**TASK GOAL:**
The part below that opens with the line containing "contre l’opinion pour" and closes with the line containing "La rédaction Hintigo" should be copied exactly, minus any pictures.

───── RECORD EXCERPTS ─────

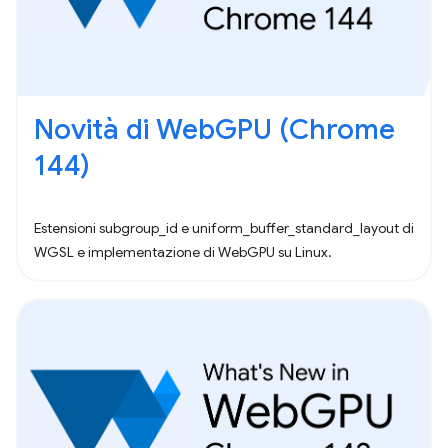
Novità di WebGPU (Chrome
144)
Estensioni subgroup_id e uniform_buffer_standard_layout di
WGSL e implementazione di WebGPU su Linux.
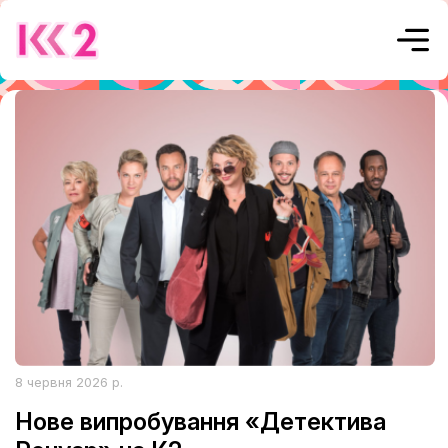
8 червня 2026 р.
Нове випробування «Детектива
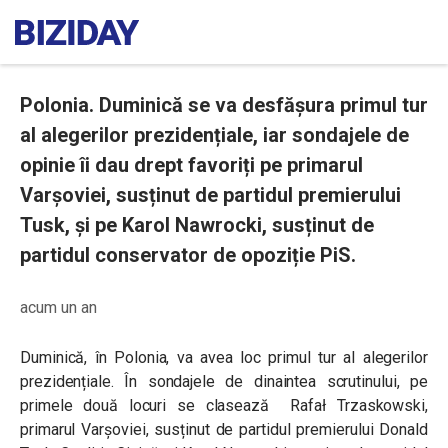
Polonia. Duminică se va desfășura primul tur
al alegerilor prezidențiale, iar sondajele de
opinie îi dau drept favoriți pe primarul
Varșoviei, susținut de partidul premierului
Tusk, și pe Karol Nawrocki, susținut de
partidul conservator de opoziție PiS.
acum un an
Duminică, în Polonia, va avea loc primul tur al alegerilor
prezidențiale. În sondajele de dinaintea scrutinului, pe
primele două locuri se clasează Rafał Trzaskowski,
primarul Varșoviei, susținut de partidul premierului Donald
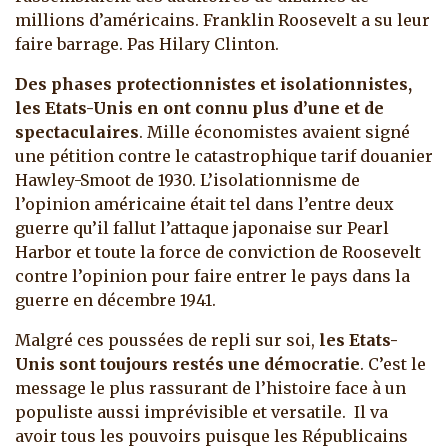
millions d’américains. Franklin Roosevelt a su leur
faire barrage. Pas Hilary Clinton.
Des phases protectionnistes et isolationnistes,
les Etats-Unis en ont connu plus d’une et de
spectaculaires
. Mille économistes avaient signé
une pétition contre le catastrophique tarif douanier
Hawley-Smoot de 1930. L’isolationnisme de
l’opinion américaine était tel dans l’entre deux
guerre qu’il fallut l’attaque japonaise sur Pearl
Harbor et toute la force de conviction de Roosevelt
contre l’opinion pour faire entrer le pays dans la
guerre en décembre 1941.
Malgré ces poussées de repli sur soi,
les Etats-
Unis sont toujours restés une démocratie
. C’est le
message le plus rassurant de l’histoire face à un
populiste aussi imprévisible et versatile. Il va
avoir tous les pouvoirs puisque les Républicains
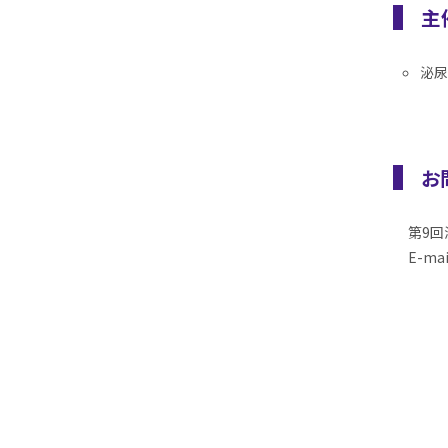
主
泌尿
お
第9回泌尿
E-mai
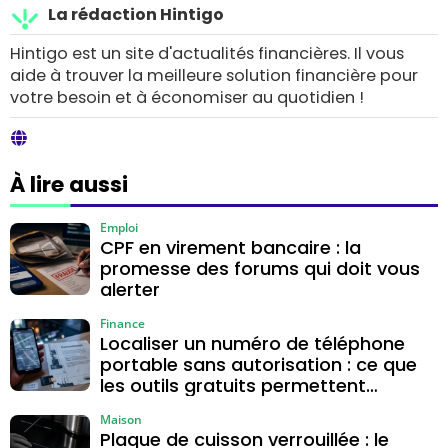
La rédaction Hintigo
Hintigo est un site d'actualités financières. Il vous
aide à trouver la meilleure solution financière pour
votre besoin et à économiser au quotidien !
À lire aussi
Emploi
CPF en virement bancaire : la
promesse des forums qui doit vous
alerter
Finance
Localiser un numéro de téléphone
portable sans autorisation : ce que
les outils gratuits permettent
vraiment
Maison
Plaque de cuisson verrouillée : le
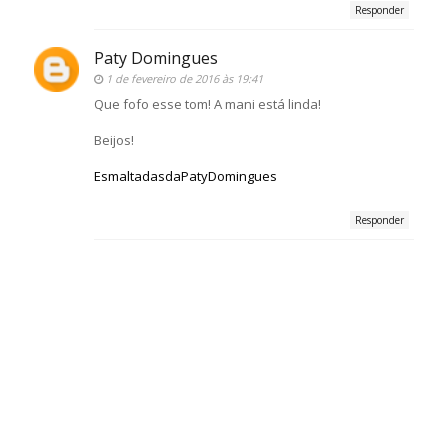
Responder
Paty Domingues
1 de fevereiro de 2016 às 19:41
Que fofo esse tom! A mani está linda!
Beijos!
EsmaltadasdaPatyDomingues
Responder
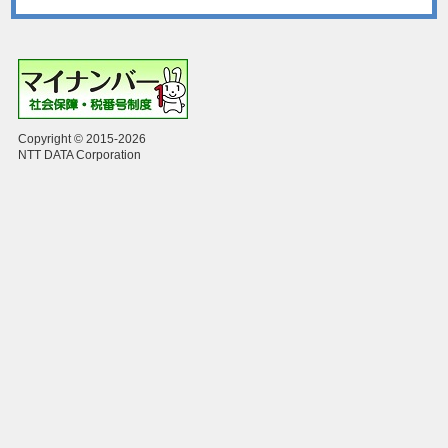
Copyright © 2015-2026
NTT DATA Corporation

─────
───── RECORD EXCERPTS ─────

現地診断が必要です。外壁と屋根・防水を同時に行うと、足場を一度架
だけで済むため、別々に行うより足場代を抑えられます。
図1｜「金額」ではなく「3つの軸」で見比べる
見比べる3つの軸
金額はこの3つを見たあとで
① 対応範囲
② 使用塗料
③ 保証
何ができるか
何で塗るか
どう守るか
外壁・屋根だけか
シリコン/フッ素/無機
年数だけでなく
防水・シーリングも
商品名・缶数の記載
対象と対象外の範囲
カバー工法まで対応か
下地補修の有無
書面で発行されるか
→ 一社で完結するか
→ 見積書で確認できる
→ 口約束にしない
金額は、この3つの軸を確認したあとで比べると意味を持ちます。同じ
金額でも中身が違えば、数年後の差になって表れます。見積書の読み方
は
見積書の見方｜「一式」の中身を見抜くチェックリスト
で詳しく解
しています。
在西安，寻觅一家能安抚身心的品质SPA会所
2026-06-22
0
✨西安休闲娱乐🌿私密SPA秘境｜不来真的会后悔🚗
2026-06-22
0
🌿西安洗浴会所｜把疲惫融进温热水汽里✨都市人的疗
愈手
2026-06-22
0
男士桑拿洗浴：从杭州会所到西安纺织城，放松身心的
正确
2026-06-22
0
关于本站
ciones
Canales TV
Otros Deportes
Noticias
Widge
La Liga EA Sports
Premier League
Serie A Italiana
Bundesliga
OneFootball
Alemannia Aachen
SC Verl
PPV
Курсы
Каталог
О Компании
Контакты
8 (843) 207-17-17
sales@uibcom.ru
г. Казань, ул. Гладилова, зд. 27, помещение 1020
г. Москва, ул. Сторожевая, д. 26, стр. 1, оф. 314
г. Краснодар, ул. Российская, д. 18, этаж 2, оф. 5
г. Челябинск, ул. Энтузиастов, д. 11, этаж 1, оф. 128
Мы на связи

─────

**SOLUTION FOR THIS TASK:**
contre l’opinion pour faire entrer le pays dans la
guerre en décembre 1941.
Malgré ces poussées de repli sur soi,
les Etats-
Unis sont toujours restés une démocratie
. C’est le
message le plus rassurant de l’histoire face à un
populiste aussi imprévisible et versatile. Il va
avoir tous les pouvoirs puisque les Républicains
主
泌尿
お
第9回泌尿
E-mai
La rédaction Hintigo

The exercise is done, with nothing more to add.